**To do**
In the listing below, find each line with the string "Music" and return it.

**Available data**
════════════════

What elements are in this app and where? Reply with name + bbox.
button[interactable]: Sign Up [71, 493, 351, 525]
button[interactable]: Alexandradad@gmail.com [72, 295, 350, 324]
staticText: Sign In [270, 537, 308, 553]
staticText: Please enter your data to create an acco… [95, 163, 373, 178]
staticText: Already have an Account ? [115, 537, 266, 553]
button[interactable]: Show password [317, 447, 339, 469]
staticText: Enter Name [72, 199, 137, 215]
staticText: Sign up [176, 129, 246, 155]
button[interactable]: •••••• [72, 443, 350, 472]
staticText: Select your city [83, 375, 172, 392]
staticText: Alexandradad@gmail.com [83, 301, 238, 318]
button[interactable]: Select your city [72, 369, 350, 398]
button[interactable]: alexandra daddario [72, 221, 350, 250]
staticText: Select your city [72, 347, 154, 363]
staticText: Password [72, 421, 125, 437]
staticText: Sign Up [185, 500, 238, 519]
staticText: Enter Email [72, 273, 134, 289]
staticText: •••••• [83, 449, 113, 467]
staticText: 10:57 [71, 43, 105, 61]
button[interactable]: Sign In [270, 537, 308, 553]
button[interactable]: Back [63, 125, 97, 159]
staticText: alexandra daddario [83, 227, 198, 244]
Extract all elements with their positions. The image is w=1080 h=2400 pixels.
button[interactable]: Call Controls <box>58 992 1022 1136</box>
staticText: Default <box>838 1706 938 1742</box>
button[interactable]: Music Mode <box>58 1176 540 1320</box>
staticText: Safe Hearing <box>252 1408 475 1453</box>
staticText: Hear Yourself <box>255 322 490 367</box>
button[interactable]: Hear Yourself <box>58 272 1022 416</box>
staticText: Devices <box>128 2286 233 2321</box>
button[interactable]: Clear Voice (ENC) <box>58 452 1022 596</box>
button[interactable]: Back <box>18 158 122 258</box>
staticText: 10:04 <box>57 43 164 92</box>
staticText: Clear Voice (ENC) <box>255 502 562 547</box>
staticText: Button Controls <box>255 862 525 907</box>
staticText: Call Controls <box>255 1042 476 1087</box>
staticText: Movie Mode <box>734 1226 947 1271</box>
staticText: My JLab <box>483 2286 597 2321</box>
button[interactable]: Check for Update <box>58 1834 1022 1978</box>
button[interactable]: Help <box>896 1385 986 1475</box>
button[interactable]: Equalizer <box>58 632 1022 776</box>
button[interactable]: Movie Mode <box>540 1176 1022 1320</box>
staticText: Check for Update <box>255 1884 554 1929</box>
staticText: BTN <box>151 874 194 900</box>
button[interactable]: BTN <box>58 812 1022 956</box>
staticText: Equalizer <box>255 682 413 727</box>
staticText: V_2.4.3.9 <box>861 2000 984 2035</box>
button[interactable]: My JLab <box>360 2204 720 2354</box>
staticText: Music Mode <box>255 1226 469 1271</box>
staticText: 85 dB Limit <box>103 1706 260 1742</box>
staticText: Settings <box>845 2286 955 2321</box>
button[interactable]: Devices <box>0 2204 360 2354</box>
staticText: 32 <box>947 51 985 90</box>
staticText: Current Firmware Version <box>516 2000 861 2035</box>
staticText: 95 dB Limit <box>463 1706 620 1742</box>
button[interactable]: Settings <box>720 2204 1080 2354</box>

════════════════

**Written answer**
button[interactable]: Music Mode <box>58 1176 540 1320</box>
staticText: Music Mode <box>255 1226 469 1271</box>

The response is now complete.